Sticks and stones may break my bones, but words will never hurt me. A simple saying to remind children that words can’t hurt. But what happens when the children grow into adults and words can do more than hurt? In the real world words can shape perceptions and alter realities. Words become devices used to shape policies and organizations. Words have the potential to do more than hurt, words can destroy and reconstruct things anew.
The spike of these sort of words has caused online news media outlets to silence comment sections. In 2014 a move was made by news outlets to close or sometimes screen the comment sections of their articles. Some began by taking making the decision to delete comments or block users from engaging with content after a negative or misguided impression was left. Others completely omitted the comment section to silence users completely. Axing comment sections was designed to put an end to Internet ‘trolls’ and heated debates which only loosely related to the original posted content.
Now these conversations have moved to Facebook and Twitter, the current hotspots for political debates. User comments on these platforms are not limited or blocked. A platform for debate and discussion exists but it’s no longer tied to specific news outlets or their audiences. Instead of having journalists engage with those who consume their work, their employers have silenced their readers outlets.
This method doesn’t just screen out trolls, but also those who disagree with articles. On social media, conversations are then limited to the bubbles which users exist in. The phenomenon of shared reality is heightened when conversations move to social media platforms. Though social media are natural places for conversations to flow from, opinions on either extreme can be lost or oversaturated among others. Geography, language and who you are connected to all shape the conversation. By spreading conversations to other networks, those who engage with content are responsible for finding those who want to participate. Closed comment sections get rid of the trolls, but they get rid of the engaged users too.
While news outlets claim social media platforms allow users to expand their reach, they are limiting the scope of the conversation. Social media users tend to be younger and more privileged. News outlets are limiting their audiences and limiting the diversity of opinion they receive.
Furthermore, a 2016 quantitative study (Conlin and Roberts. 2016) indicates that the removal of comment sections has decreased user trust in the credibility and content quality control. The proliferation of fake news across social media has elevated this sense of distrust. If users are unable to engage with their media, they feel they are less influential. The inability to engage, ask questions, and reiterate information makes users stand-offish and less likely to participate. In the age of fake news, those with high digital literacy tend to examine the media they consume. Without the benefit of comment sections, some users feel limited in their opportunity to engage with news outlets.
By doing away with comment sections, the opportunity for news outlets to engage with their viewers is limited. But what do media outlets get from their audiences? Being bombarded with Internet trolls and arguments is what led to the change in the first place. If conversations are pushed to social media, what are they gaining? Is it out of sight, out of mind for news outlets? Or is the possibility of better knowing commenters what is driving the change?
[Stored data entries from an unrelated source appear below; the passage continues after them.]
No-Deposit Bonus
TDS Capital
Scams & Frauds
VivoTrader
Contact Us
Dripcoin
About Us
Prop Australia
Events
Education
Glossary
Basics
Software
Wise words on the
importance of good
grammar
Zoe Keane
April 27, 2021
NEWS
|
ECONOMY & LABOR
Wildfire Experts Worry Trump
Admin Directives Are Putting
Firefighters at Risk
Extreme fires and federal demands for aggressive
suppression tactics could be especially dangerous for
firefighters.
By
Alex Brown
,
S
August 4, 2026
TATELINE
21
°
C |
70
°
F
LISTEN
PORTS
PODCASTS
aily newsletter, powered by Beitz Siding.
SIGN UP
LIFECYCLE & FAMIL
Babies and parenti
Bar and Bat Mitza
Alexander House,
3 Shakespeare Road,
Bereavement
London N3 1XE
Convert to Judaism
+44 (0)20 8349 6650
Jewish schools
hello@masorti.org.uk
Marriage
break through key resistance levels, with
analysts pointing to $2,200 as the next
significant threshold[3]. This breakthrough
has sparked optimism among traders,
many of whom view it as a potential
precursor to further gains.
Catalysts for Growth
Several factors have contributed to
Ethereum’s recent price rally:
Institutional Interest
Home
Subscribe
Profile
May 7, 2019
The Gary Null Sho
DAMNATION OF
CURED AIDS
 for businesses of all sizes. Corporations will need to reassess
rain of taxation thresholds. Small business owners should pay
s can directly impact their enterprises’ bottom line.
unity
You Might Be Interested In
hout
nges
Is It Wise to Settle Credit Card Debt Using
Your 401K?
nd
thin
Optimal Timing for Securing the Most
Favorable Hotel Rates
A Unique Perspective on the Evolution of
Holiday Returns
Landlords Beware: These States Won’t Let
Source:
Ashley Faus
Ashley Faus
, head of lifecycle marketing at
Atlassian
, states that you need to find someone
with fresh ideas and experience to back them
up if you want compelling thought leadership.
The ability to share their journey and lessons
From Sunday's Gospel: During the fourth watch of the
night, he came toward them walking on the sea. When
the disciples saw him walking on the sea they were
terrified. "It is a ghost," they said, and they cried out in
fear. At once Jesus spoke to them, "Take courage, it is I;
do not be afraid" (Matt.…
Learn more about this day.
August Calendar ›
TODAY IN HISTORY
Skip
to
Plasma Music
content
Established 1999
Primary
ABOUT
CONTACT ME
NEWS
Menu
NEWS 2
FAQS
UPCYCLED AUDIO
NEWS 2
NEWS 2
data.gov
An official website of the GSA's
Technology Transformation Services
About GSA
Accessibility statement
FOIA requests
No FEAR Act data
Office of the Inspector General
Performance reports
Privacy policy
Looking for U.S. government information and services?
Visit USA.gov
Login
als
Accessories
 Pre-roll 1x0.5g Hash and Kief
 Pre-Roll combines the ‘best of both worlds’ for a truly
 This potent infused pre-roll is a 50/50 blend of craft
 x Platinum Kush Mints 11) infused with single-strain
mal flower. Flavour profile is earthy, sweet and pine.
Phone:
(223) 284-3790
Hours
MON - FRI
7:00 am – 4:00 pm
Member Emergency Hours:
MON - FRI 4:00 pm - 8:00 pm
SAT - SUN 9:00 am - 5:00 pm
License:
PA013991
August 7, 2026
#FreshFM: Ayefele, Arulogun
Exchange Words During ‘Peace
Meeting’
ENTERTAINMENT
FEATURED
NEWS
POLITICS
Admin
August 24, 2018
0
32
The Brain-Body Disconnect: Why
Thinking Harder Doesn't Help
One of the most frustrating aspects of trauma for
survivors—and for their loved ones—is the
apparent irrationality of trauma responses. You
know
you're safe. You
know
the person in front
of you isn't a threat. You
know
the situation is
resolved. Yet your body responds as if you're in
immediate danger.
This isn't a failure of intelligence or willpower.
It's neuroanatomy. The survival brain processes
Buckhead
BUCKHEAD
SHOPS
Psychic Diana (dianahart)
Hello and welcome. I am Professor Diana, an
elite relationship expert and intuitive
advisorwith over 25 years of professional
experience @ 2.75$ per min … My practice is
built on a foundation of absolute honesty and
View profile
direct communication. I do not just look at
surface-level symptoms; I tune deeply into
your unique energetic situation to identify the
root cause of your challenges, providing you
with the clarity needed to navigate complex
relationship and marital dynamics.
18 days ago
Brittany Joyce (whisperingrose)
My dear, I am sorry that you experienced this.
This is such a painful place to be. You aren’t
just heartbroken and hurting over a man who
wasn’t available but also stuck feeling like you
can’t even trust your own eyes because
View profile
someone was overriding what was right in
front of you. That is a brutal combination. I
In an age where a digital footprint speaks volumes, is putting a face to a comment giving words more weight? Is it possible that the weight of a criticism is judged by the critic? Social media offers a wealth of information that gives context to comments beyond the comment itself. While the Internet troll rationale seems likely, what is even more likely is that news outlets are better able to track and understand their audience when there is more of a profile to a user. Why try to create their own network, when millions of users exist on already established networks? It may be true that news outlets are looking for more than opinions from their users.
There are implications to removing comment sections. It does not end negativity but transforms it. It changes the weight of a comment. It changes what the news site themselves may look like, what they are used for. It perpetuates the trend of politically charged discussions on social media. It can also limit credibility of news sources and keeps the power amongst those who already have it. Words and their location on the Internet matter, social media reshapes what dialogue looks like. In a world with no comment sections, users must claim their words with new pride, reshaping the conversation and ownership of commentary.